Am Mittwoch haben sich mehrere Umweltverbände (darunter Greenpeace, WWF, BUND, DNR, NABU) zusammengeschlossen, um mit der Umwelt- und Klimaschutzpolitik der aktuellen Bundes- regierung abzurechnen. Dabei formulierten sie auch ihre Forde- rungen für die nächste Legislaturperiode: Die Umweltverbände fordern von der nächsten Bundesregierung ein energischeres Vorgehen beim Klimaschutz. Außerdem plädieren sie für eine Öko-Steuerreform, bei der unter anderem umweltschädliche Subventionen in Höhe von rund 40 Milliarden Euro (z.B. für den Straßenbau) abgebaut werden. Außerdem soll der Klimagas-Ausstoß bis zum Jahr 2050 auf Null gesenkt und am Atomausstieg festgehalten werden. Als Ziel haben die Verbände eine Abkehr von der Jagd auf kurzfristige Renditen und eine Hinwendung zu einer umweltschonenden und nachhaltigen Entwicklung genannt.

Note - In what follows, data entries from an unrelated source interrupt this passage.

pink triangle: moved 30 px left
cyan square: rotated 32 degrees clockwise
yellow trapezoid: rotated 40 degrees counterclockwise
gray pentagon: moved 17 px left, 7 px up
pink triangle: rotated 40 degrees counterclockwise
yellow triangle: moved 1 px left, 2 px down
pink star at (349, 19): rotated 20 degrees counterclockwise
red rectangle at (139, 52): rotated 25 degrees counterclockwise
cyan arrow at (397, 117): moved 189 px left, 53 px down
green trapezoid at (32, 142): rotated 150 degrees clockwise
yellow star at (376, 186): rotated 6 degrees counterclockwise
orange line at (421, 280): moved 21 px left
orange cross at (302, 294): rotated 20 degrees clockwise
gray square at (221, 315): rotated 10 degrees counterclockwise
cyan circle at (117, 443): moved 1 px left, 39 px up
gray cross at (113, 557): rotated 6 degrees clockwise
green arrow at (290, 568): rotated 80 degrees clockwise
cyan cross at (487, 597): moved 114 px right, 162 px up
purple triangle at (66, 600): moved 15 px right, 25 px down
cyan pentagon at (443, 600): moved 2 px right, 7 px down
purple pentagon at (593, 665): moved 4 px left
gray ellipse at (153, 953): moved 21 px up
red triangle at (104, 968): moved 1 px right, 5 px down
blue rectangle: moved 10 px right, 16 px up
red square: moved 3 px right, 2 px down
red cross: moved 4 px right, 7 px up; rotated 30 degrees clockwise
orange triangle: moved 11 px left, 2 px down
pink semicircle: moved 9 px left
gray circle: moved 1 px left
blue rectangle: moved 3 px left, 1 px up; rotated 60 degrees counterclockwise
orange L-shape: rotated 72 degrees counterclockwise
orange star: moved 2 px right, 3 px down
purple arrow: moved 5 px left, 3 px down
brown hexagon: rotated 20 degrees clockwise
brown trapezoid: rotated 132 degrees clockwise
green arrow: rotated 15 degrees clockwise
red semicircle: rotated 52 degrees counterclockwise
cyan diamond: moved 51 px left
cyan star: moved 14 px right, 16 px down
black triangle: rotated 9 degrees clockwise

Hubert Winzierl, Präsident des Deutschen Naturschutzrings (DNR) erklärte, dass Deutschland einen ökologischen New Deal brauche. Dieser solle seinen Schwerpunkt auf eine nachhaltige Infrastruktur, Investitionen in innovative grüne Technologien sowie Fortschritte im Klimaschutz und eine Stabilisierung der Konjunktur haben. Dabei müsste sich die ökologische Realität auch in den Preisen widerspiegeln, d.h. wer die Umwelt belastet, soll dafür zahlen, so Winzierl. Die Bundestagswahl am kommenden Sonntag bezeichnete er als Richtungswahl für die ökologische Zukunft. In verschiedenen Bereichen, darunter Finanzmärkte, Steuerpolitik, Klimapolitik und Konsum seien Korrekturen erforderlich. Aktuell würde keine Partei, auch nicht die Grünen, genug für die Umwelt tun. Deshalb forderten die Verbände, dass die künftige Bundesregierung Ökologie zum Topthema erklärt und sich zum Stopp des Klimawandels und des Artensterbens verpflichtet. (mh)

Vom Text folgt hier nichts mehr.